Saat ini data dinilai sebagai sesuatu yang paling menguntungkan. Anggapan ini menurut  Wahyudi telah berhasil mengalihkan perhatian pelaku industri dari yang semula berlomba-lomba menguasai sumber daya ekstraktif menjadi bagaimana menjadi pengumpul data berskala besar. Literasi tentang pelindungan data pribadi diperlukan sebab praktik pengumpulan data memiliki berisiko penyalahgunaan data pribadi dan mengancam privasi subjek data.

“Hak atas privasi menjadi penting lantaran privasi sangat erat dengan hak-hak asasi manusia lainnya, terlebih untuk memastikan reputasi dan kemerdekaan seseorang,” kata Wahyudi.

Menurut Wahyudi setidaknya terdapat empat isu penting ketika membicarakan masalah pelindungan data pribadi di Indonesia.

Pertama, belum ada kesatuan hukum mengenai pelindungan data pribadi dan intersepsi komunikasi.

Kedua, pesatnya teknologi dan komunikasi yang memunculkan beragam inovasi.

Ketiga, perkembangan pesatberbagai platform digital. Dan keempat, lemahnya kesadaran publik terkait perlindungan data pribadi.

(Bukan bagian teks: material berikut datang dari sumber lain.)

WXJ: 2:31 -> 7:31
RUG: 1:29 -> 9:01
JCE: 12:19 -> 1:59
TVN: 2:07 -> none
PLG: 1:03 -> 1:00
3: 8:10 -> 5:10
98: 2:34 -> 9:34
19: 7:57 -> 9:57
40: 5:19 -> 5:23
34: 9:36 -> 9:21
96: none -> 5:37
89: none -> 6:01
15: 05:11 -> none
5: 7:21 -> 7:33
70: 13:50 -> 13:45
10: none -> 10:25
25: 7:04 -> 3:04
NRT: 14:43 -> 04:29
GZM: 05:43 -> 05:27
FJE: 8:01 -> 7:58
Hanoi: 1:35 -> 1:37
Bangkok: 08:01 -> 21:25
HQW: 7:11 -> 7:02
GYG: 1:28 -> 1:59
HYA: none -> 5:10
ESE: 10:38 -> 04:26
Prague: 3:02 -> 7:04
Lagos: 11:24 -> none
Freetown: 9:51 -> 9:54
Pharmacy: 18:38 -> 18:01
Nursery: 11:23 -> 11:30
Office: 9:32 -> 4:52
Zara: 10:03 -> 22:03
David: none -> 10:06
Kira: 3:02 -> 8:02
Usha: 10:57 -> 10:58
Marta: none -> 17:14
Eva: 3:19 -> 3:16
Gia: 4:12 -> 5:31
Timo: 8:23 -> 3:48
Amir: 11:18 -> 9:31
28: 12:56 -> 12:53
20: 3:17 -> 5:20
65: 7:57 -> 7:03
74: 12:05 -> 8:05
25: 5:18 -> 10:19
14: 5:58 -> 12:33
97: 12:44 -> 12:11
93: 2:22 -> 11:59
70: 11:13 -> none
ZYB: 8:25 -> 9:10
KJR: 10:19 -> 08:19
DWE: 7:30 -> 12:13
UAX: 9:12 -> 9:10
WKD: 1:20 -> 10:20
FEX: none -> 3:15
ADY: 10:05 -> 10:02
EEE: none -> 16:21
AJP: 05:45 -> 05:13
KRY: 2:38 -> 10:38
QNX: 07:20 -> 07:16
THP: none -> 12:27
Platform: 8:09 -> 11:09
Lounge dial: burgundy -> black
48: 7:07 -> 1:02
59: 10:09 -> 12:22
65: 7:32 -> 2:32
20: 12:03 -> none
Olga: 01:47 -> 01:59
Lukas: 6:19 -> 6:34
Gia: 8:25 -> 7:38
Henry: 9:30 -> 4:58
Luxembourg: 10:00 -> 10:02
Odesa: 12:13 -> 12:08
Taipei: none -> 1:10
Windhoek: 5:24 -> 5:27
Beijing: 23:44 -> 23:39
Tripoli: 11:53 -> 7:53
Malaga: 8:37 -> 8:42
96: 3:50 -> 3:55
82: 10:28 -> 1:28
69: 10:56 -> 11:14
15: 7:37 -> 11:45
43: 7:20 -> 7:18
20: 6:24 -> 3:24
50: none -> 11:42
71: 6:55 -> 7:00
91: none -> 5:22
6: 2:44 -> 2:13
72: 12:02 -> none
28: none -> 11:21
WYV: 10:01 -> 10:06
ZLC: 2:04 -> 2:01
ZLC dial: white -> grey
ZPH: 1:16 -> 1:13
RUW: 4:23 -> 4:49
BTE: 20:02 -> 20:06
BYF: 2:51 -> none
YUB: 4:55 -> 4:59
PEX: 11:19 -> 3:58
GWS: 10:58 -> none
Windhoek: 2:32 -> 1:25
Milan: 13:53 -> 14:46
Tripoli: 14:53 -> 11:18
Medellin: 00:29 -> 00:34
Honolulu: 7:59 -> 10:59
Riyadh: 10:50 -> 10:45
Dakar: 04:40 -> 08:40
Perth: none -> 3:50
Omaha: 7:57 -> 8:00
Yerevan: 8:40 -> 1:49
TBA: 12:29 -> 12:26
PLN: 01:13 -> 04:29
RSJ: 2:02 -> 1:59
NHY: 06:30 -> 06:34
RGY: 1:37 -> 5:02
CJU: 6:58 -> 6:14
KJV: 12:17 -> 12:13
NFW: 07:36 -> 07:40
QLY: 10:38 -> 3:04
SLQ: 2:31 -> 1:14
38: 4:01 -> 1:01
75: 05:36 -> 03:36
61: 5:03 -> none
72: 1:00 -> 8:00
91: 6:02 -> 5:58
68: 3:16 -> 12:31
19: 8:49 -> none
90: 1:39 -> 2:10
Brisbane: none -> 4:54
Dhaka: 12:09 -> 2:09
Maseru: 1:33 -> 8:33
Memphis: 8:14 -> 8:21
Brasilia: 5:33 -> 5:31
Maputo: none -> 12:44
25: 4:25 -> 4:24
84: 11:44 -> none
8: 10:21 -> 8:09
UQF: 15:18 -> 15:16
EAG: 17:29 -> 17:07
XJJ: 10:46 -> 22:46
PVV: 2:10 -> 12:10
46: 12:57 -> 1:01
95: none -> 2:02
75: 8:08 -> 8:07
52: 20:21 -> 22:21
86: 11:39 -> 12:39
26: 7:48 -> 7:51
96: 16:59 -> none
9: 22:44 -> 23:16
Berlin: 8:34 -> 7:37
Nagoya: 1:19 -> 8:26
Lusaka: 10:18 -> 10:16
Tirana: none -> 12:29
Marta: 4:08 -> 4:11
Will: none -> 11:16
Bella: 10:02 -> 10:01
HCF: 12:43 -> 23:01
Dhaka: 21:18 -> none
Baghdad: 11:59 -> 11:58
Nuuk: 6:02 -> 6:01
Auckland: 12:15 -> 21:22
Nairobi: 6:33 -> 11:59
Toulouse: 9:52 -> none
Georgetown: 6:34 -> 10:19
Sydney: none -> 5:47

Memparkan topik tentang teknologi untuk memata-mati dan mengawasi (surveillance) warga negara, Irene Poetranto menyebut bahwa pandemi COVID-19 justru menjadi babak baru penerapan surveillance. 

 “Keberadaan COVID-19 saat ini menjadikan surveillance tidak hanya over the skin surveillance tetapi juga under the skin surveillance,” tutur Irene.

Sayangnya, lanjut Irene, negara belum memiliki pengaturan yang memadai tentang praktik ini.

Perkembangan teknologi digital tak hanya memberi manfaat tapi juga menimbulkan bahaya. Salah satunya adalah lahirnya serangan digital. Menurut Resa serangan digital setidaknya dilakukan melalui dua bentuk.

Pertama, phising, di mana seseorang diminta untuk mengunjungi sebuah website untuk memberikan data dan informasi kata sandi. Contohnya, bisa melalui SMS ataupun  email yang menyatakan bahwa sebuah akun belum diverifikasi.

Kedua, social engineering, sebuah manipulasi eksploitasi kesalahan manusia untuk mendapatkan akses dan informasi pribadi berharga seseorang.

“Keamanan digital memiliki tiga prinsip, yakni manajemen identitas, komunikasi yang terenkripsi, dan basic device hygiene,” kata Resa.

Prinsip tersebut menurutnya penting diterapkan guna melindungi diri dari berbagai kemungkinan ancaman atau serangan digital.

Kegiatan Privacy and Digital Security Workshop ini merupakan bagian pertama dari rangkaian workshop serupa yang rencanaya akan digelar ELSAM di berbagai kampus di Indonesia.